Я достал из саквояжа немецкое издание моего романа, раскрыл книгу и показал ему то место, где речь шла о сказке. Гегия взял книгу и стал сосредоточенно разглядывать ее. И в самом деле: впервые на этой земле видели готический шрифт! Но удивления я не заметил на лице старика. Он произнес лишь едва слышно:

— Так ты, значит, стал писателем!

Меня так и подмывало сказать ему, что и он упоминается в этой книге, но я встретил вдруг его взгляд и испугался: этим глазам невозможно было солгать.

Мой кузен лег спать. Мельник осмотрел мельницу, затем вышел и направил воду в сток. Все три жернова остановились. Теперь и он лег отдыхать. Я устроился на тахте, сооруженной на скорую руку из досок. Мельник и мой кузен сразу же заснули. Гегия неподвижно сидел у печки и выглядел как старая гравюра на дереве. Огонь тихо догорал, убаюкивая старика. Я не мог уснуть, хотя и был утомлен. Я взял из саквояжа томик стихов Поля Валери и начал листать его. Но в этой глуши, на этой старой мельнице слова парижского александрийца показались мне такими неубедительными, такими поверхностными. Да и я был уже не тот: я чувствовал, как слой за слоем с меня спадала вся западная культура. Разум Гегеля, дарования Гете, звуки Баха, черно-белые контрасты Рембрандта — все это показалось мне теперь далеким и чуждым. Журчала вода. Какой-то первобытный ритм стал мерно вибрировать во мне. Я начал воспринимать время как нечто единое и целое, и мне казалось, будто ход его приостановился. Я был теперь таким же как и тогда, тридцать лет тому назад; но я с трудом различал эти «теперь» и «тогда»…

Далеко-далеко уносил меня шум мельничного колеса. Мой взгляд скользнул по остановившимся жерновам, и с чувством, близким к страху, воспринял я их первобытный покой.
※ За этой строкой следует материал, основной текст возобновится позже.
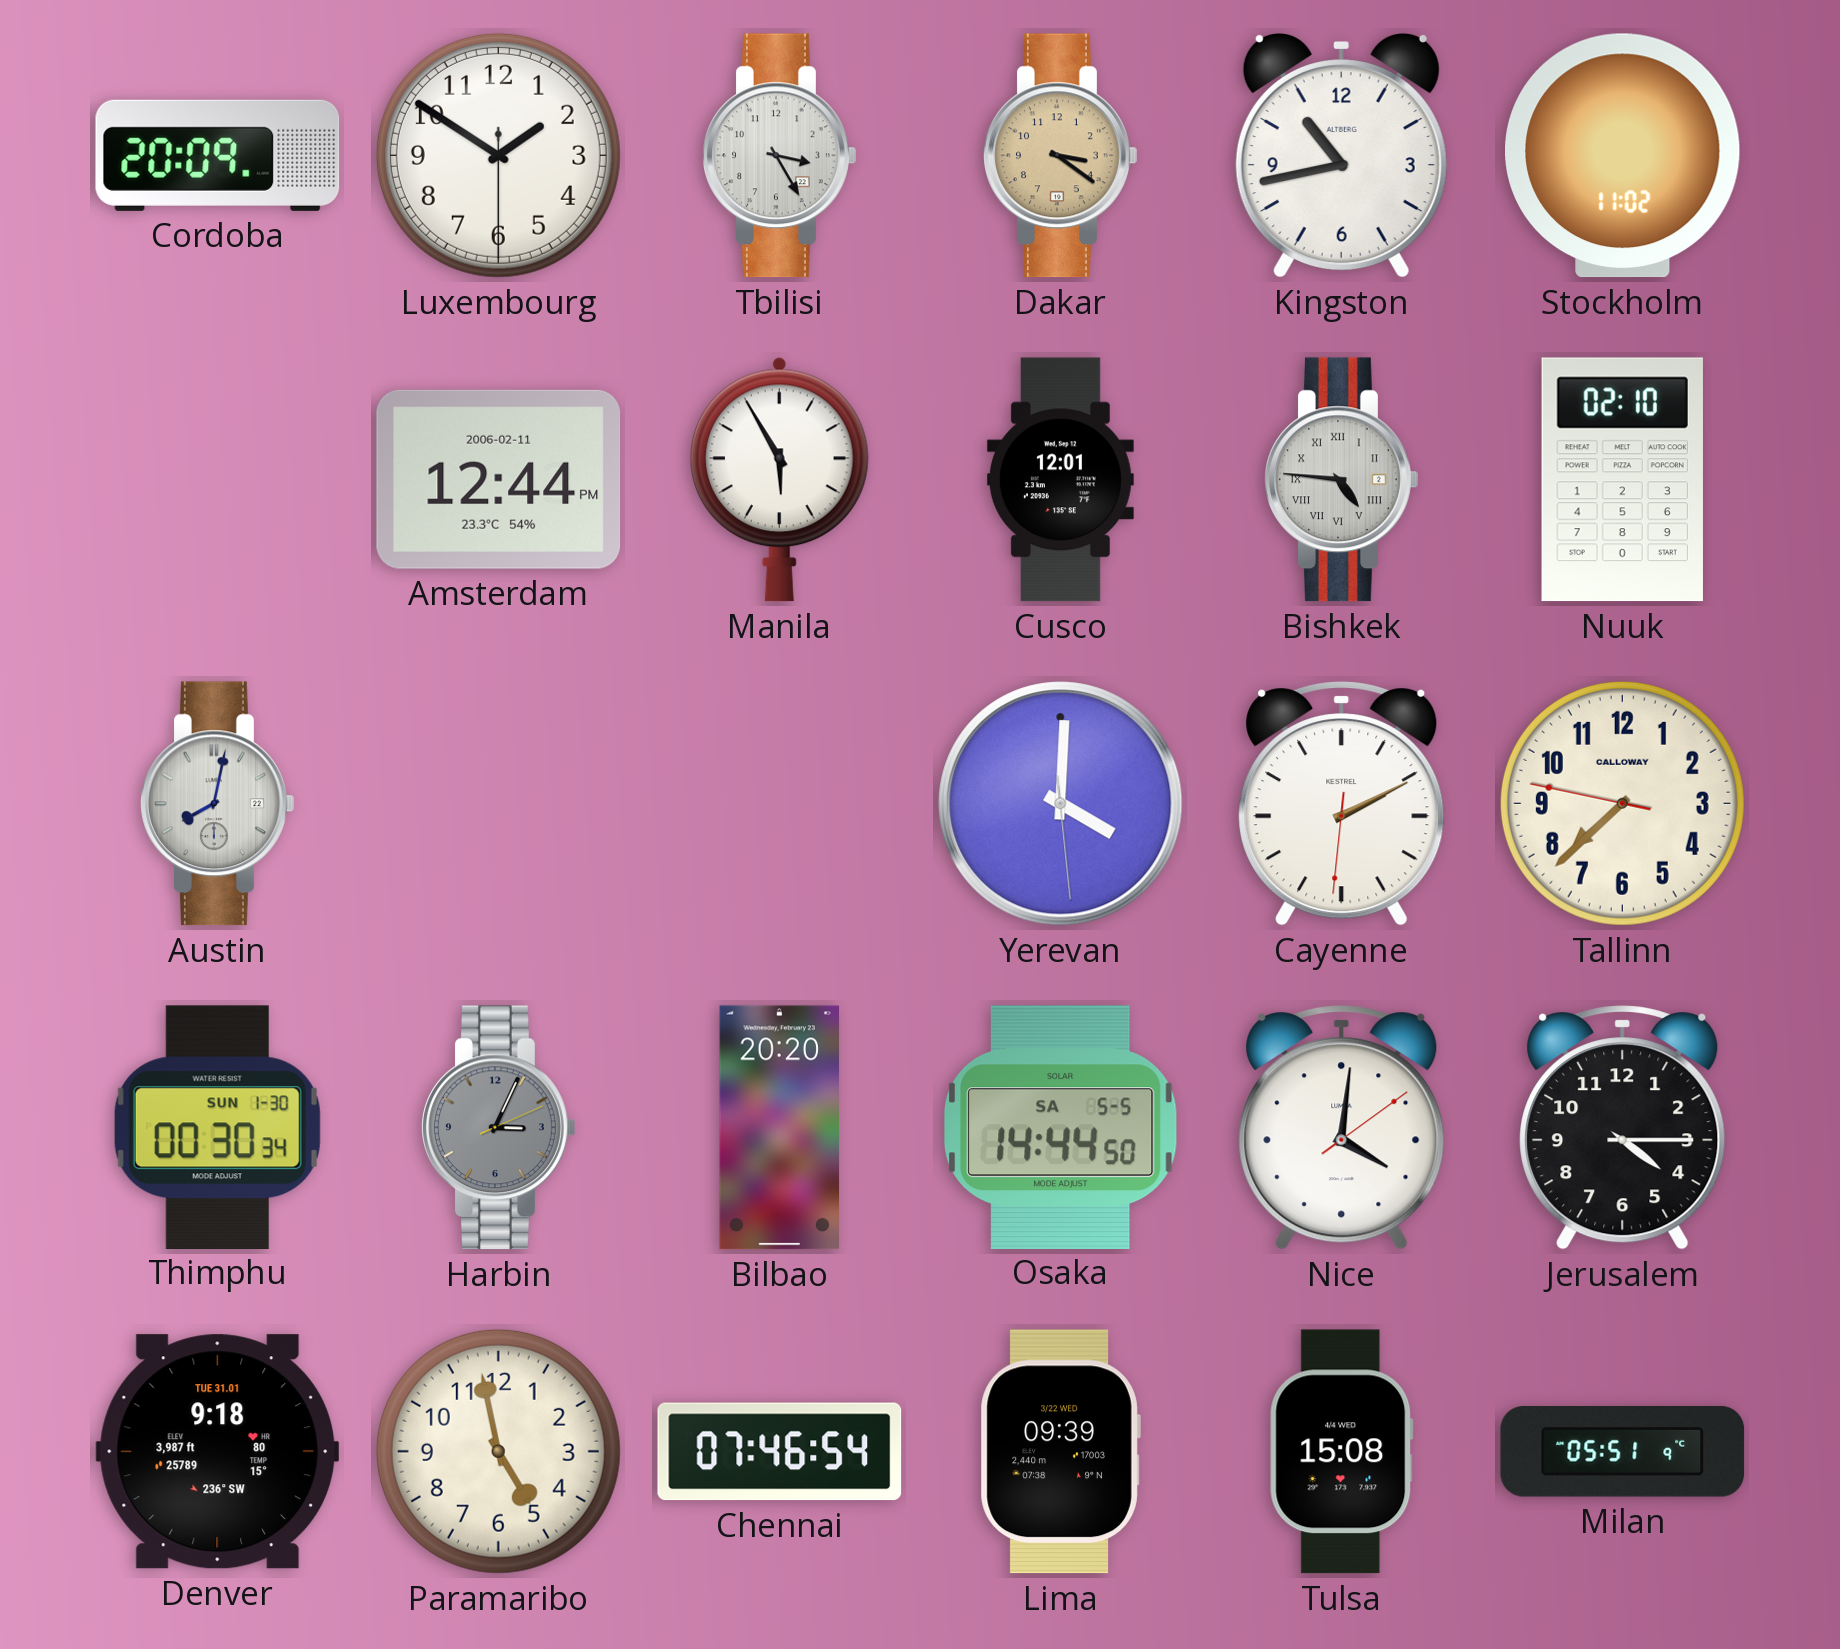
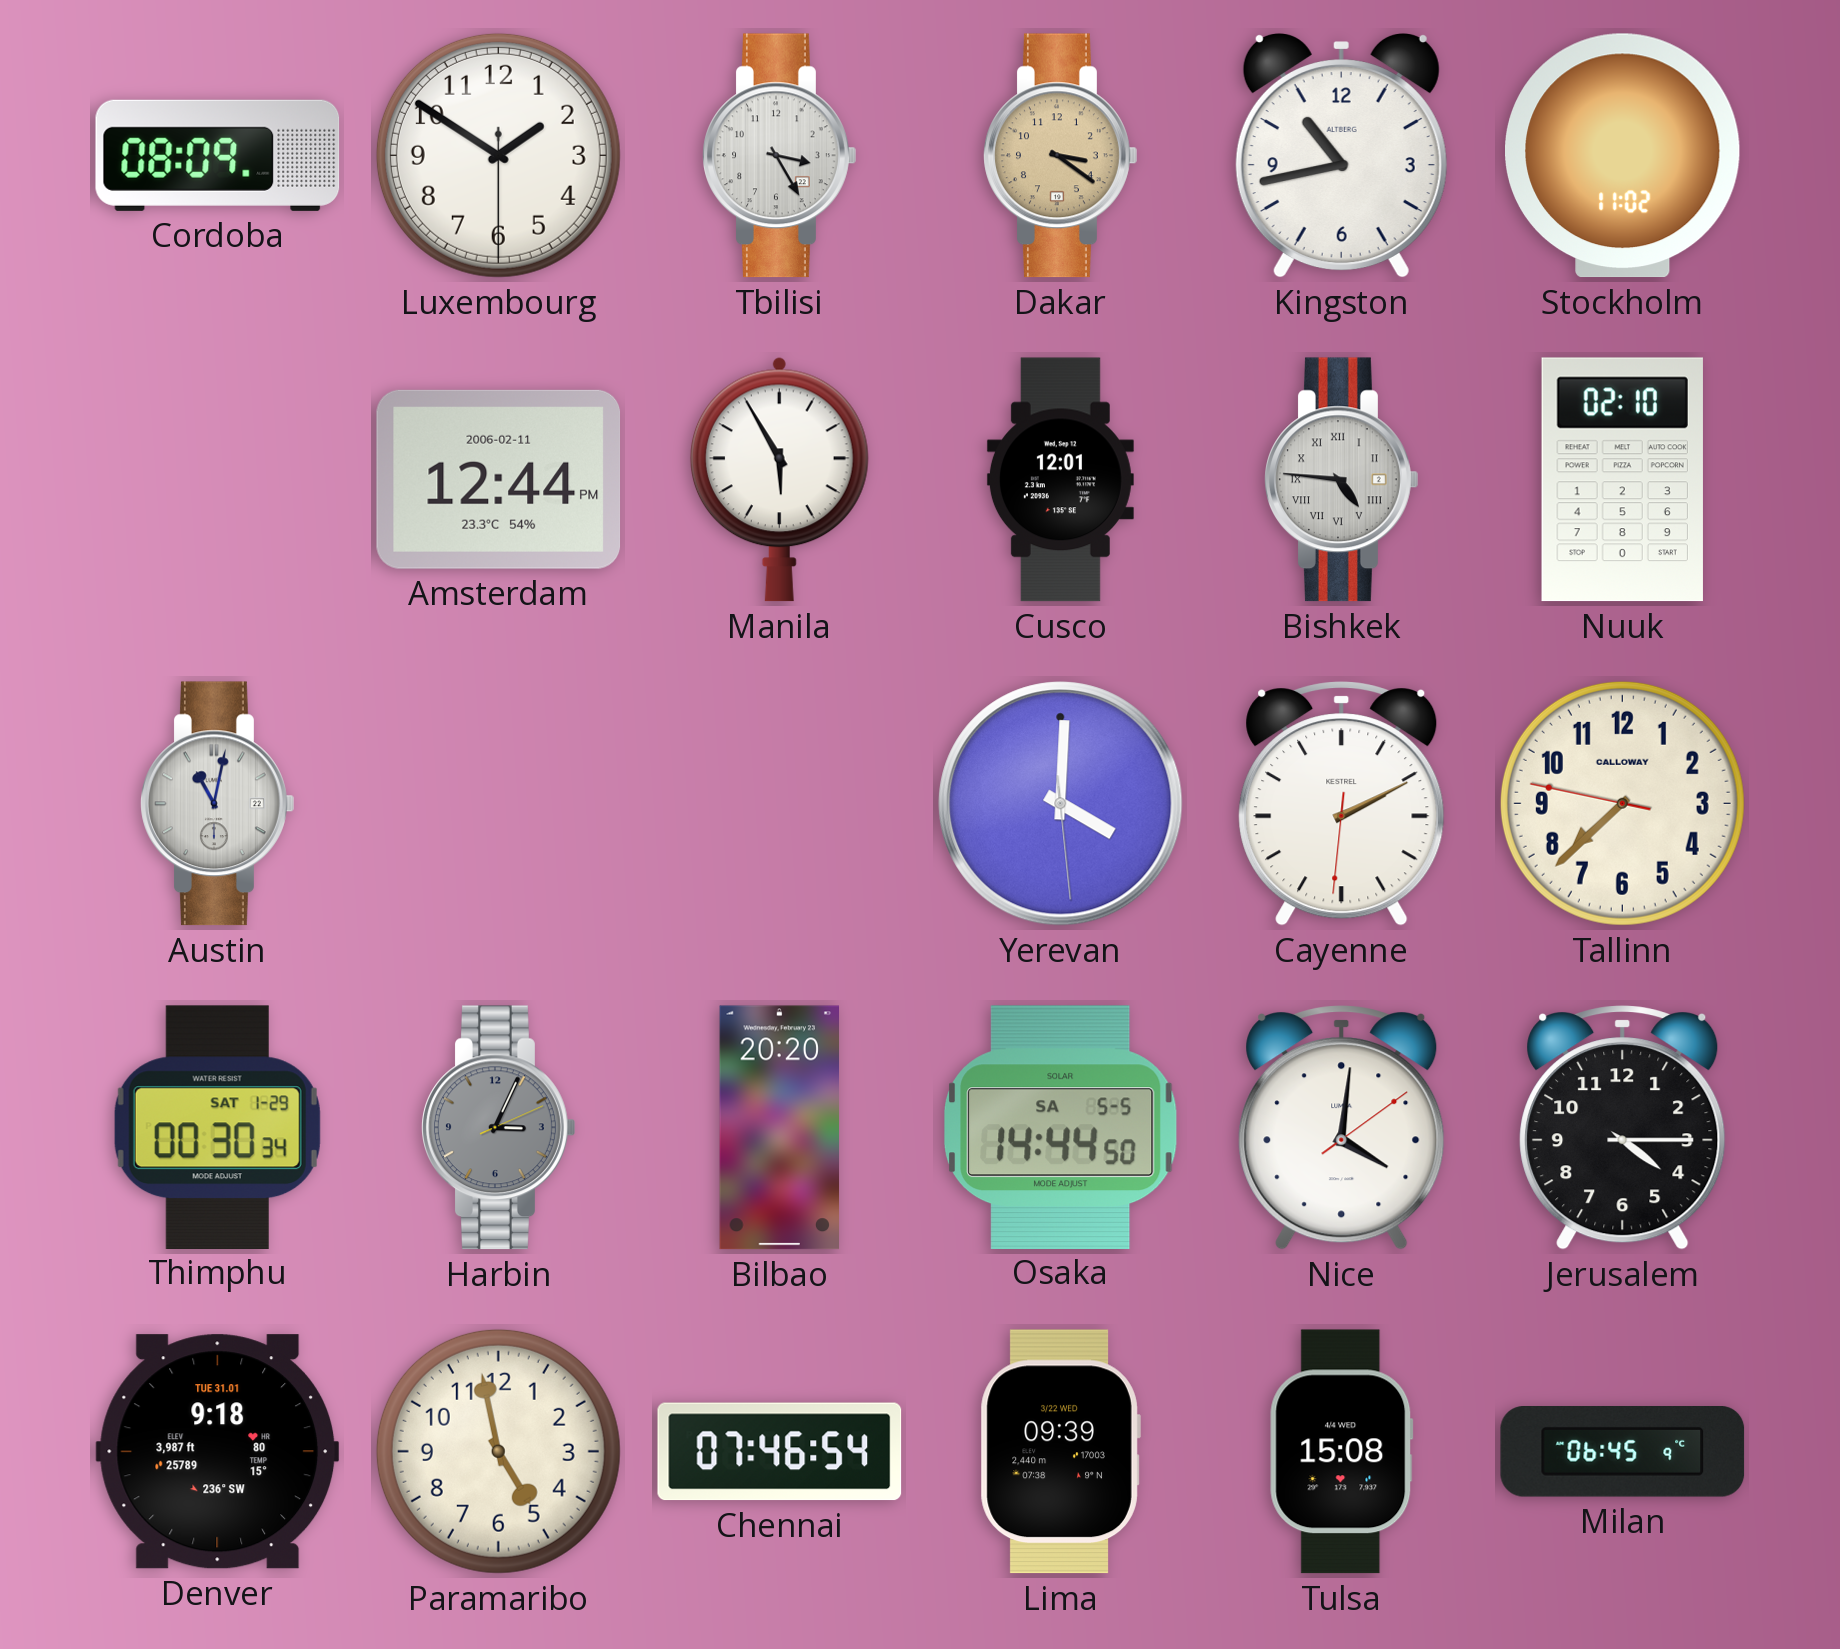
Cordoba: 20:09 -> 08:09
Austin: 8:02 -> 11:02
Thimphu date: SUN 1-30 -> SAT 1-29
Milan: 05:51 -> 06:45
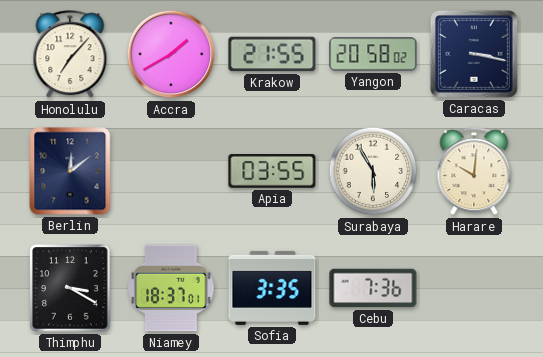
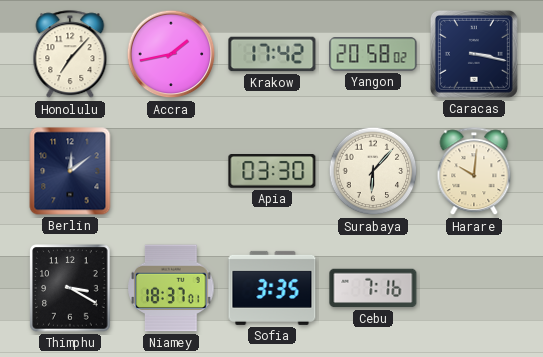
Accra: 1:40 -> 1:43
Krakow: 21:55 -> 17:42
Apia: 03:55 -> 03:30
Surabaya: 5:55 -> 6:07
Cebu: 7:36 -> 7:16
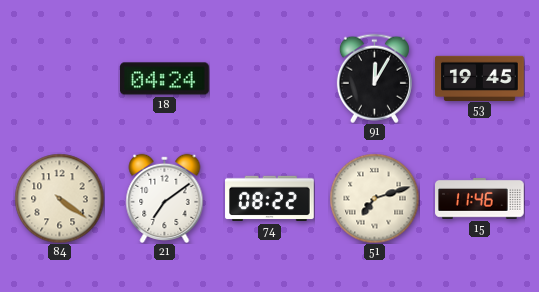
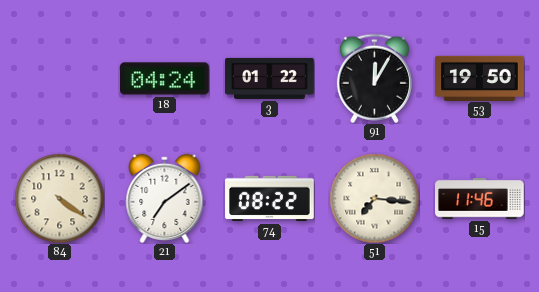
3: none -> 01:22
53: 19:45 -> 19:50
51: 7:12 -> 7:16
Старик также погрузился в безмолвие. Все было так таинственно. Вдруг я вспомнил о сумке Гегии и замер: неужели ее уже нет у него? Я отложил книгу и закрыл глаза, но сон не шел ко мне. Я притворился спящим. Гегия встал и взглянул на моего кузена и мельника. Оба спали. Старик посмотрел в мою сторону. Я лежал, не шелохнувшись. Во дворе залаяла собака. Гегия подошел к двери, открыл ее и выглянул во двор. Лай прекратился: значит, никого не было. Старик вернулся, кашлянул и стал, как мне показалось, намеренно шумно ходить взад и вперед. Потом он еще некоторое время внимательно наблюдал за мной, но я лежал не шевелясь. Теперь он, по-видимому, убедился, что я сплю. Затаив дыхание, я следил за каждым его движением. Он направился в угол комнаты, где под кучей лохмотьев у него был спрятан небольшой деревянный ящик и что-то достал из него. Когда он повернулся ко мне лицом, я увидел все ту же старую сумку, которая теперь вся была покрыта заплатами. Гегия раскрыл сумку, вытащил из нее какую-то дощечку и подсел к огню, спиной ко мне. Я осторожно приподнялся и украдкой взглянул на дощечку. Но каково было мое изумление, когда я увидел портрет. Это был портрет женщины! Я остолбенел, не в силах отвести глаз от изображения. Гегия что-то пробормотал. Мой взгляд превратился в пламя. Я почувствовал, что старик вот-вот ощутит спиной этот огонь и обернется.